Leaving the nutritional analogy behind us let me ask the question yet a third time. What is the glue? What is the theme? What is the focus? What is the “big picture” going to be for your preaching in the coming year? Taking an entire month to focus on a sermon calendar only seems like an extravagant luxury when we have already decided that our ministry calling primarily consists of something more important than “Devoting ourselves to prayer and the ministry of the word.” (Acts 6.4). If that is the case what I write will be of little help to you because you are actually doing something different. 
    You know what’s coming, when, and how frequently. What is the glue—what holds it all together?  You need some kind of a thread to run through the whole year that links Advent to Easter to Autumn, to next Advent. People need to understand that if they miss a Sunday that they be missing a vital piece of a story that you are unfolding throughout the full year. It may take you time to teach your people. If you are diligent in your preparation and persistent in your practices, they will not only understand what you are doing but will appreciate the impact that it has on their spiritual development and maturity. 
    Haphazard preparation makes for slipshod sermons which devalues the entire worship experience. Good preaching creates good listeners. Good listeners crave good preaching. We’d like to think that the magic happens in the pulpit. Suffice it to say, there is no magic. Acceptable outcomes come from hard work. Hard work occurs in an environment of planning. Planning is not an end in itself but the environment in which ongoing preparation occurs. If you want to improve your preaching—improve your planning and you will find that you have more time to study, write, pray, and think about what you will say every week. You won’t be thinking “What will I preach, what will I say?”
    Will your plan evolve throughout the year? Of course. We’re not talking about crazy glue here! The only permanent frame of reference is the Bible itself. The Bible, does not however, read itself. It does not preach itself. It requires interpretation and incarnation. This is what we are called to do! It is not an act of faith to leave this ministry to chance. Waiting for some kind of nebulous nudging to a text and sermon is an act of hubris if not malice. You are called and equipped and filled with the Holy Spirit. God trusts you to do this.

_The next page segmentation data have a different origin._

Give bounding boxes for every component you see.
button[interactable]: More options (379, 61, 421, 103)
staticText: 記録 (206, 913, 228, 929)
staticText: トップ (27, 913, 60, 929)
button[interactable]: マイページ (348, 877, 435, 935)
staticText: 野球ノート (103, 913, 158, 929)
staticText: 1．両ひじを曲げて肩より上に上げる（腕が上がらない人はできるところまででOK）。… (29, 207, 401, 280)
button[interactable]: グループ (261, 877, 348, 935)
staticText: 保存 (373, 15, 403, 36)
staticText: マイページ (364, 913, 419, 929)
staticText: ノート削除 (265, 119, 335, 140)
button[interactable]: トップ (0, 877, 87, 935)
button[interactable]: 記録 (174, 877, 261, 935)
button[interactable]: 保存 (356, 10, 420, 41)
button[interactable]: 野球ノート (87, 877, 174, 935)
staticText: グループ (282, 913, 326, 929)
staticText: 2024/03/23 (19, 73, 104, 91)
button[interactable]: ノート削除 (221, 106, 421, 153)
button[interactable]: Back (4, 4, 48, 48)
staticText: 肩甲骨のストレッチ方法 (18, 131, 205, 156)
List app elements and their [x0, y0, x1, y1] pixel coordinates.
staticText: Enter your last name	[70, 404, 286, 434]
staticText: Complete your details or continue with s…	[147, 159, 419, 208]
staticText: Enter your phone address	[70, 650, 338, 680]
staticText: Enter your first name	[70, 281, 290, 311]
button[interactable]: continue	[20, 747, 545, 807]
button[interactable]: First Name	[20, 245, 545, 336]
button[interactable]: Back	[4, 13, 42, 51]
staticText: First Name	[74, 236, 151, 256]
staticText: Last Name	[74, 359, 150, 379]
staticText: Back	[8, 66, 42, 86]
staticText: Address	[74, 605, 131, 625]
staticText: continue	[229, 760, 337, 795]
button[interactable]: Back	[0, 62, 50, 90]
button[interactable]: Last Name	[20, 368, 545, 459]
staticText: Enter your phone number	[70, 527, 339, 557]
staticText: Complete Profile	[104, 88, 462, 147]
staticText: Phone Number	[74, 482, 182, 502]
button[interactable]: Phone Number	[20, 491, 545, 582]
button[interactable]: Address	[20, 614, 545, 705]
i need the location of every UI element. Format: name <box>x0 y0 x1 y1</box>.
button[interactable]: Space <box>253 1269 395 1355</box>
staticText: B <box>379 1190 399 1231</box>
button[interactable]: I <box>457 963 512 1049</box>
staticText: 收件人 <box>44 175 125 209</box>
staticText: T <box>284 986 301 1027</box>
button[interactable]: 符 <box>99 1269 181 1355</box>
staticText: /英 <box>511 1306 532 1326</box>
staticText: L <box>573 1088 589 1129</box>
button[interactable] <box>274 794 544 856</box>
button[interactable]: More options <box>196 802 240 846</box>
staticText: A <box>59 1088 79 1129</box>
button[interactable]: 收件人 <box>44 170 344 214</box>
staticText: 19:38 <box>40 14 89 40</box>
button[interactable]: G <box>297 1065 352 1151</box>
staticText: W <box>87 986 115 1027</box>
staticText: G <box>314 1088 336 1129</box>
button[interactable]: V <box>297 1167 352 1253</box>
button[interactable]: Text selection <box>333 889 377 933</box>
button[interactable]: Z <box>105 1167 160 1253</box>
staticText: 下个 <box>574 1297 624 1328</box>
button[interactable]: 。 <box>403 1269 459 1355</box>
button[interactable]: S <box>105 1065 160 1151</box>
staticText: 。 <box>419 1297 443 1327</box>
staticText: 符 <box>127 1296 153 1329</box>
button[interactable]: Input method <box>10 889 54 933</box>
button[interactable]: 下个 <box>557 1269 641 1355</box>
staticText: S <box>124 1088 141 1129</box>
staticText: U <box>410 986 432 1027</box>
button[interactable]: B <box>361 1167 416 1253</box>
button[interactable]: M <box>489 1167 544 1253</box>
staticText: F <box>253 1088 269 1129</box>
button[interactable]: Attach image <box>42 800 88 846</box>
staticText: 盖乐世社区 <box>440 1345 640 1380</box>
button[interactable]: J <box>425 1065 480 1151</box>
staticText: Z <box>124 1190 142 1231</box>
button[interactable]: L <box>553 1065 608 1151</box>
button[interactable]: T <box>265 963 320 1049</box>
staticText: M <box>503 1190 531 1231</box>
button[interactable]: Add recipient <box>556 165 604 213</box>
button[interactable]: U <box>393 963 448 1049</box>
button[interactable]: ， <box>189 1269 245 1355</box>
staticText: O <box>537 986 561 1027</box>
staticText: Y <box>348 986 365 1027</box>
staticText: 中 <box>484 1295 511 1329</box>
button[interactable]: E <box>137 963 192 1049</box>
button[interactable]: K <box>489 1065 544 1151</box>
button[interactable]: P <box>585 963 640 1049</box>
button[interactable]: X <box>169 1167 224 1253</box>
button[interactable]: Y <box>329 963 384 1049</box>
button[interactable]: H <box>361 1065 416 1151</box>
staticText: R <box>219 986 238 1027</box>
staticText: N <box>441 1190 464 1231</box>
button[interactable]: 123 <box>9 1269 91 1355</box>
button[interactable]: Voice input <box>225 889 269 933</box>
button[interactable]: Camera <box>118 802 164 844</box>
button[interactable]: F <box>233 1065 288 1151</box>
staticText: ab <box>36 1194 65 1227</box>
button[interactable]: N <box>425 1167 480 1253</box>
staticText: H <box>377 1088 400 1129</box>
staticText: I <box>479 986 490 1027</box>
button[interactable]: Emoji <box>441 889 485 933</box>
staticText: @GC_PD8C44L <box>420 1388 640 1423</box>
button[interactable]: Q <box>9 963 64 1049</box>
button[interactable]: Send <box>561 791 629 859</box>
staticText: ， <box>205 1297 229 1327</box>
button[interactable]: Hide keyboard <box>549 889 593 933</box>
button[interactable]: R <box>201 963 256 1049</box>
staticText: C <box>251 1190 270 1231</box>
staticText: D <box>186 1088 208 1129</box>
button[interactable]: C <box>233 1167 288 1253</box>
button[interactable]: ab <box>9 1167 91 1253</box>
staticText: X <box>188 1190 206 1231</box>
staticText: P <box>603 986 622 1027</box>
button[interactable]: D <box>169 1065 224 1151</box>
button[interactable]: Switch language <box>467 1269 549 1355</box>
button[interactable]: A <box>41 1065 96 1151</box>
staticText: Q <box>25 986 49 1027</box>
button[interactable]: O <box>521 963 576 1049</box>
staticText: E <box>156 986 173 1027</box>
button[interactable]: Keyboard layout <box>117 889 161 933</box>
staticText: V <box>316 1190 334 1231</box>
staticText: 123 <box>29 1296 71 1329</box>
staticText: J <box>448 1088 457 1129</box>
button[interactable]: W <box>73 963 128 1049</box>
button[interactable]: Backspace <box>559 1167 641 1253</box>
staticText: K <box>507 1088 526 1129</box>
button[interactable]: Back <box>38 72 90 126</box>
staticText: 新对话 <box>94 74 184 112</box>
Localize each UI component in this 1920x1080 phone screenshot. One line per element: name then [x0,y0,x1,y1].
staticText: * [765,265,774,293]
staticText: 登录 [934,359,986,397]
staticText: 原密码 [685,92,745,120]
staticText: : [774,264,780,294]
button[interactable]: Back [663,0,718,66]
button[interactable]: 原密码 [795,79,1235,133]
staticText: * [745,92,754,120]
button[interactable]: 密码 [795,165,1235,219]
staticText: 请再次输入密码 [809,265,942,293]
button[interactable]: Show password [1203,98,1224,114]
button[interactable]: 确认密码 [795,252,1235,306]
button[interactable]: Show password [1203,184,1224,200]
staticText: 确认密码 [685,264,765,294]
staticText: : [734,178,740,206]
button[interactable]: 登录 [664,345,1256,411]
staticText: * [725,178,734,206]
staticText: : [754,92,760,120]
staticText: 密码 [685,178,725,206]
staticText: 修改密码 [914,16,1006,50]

Faith requires that we expect Him to work in, with, through, and by our efforts. Yes, occasionally, some sermons will fall flat. If that occurs it should be through no lack of effort on our part. 
    I will be talking about the Church in 2025. That “theme” is the glue that will hold my sermon calendar together. We will work through several New Testament scriptures, and some Old Testament texts. Each series will to some degree consider the topic of what it means to be God’s People. To some a theme like “the Church” is simple, even naive. Where are the big “topics?” What about the hot items people are yim-yamming about on Social Media? What about clever and entertaining titles driven by contemporary content? Well, I’m not a luddite and I’m aware of the “times and the seasons.” Good preaching needs to be aware of the contemporary context without being driven by it. The Bible provides the form and content for each message. The broader Biblical theme gives coherence to the whole year. That’s the glue. To foreground cultural, social, or community concerns tends to put the proverbial cart before the horse. 
    The process of “mixing the glue” is pretty simple. Look at your past preaching. Consider the texts you preached and the trajectories you traced through the various books. Review each year as a whole and remind yourself of the glue that held those previous years together. Even when you are preaching familiar texts—books you have perhaps preached many times you will find that a close reading provides a fresh way to contextualize what is written. As you look year by year, series by series, you have the opportunity to find the commonality in the books and or topics that will allow you to formulate a plan for your year. If nothing else this is simply a good process for reviewing your own preaching and study of the Word. When it is done well you will find that the glue of your sermon calendar may just be the glue that allows your preaching to stick in people’s minds.